# PROBLEM TO WORK ON
In the material below, find each line with the word "аккордеонов" and list it.

# LISTED RECORDS
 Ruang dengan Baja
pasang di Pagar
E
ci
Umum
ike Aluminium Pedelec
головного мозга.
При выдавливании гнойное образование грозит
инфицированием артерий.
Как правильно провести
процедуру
==
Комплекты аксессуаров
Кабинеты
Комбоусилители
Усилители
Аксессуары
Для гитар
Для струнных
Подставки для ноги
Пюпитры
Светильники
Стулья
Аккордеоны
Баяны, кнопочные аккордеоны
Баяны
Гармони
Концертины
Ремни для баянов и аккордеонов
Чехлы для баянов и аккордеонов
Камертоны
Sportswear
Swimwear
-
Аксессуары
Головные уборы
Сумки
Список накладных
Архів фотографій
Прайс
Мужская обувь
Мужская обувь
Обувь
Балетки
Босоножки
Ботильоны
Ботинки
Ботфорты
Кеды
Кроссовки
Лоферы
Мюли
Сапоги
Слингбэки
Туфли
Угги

# EXERCISE RESPONSE
Ремни для баянов и аккордеонов
Чехлы для баянов и аккордеонов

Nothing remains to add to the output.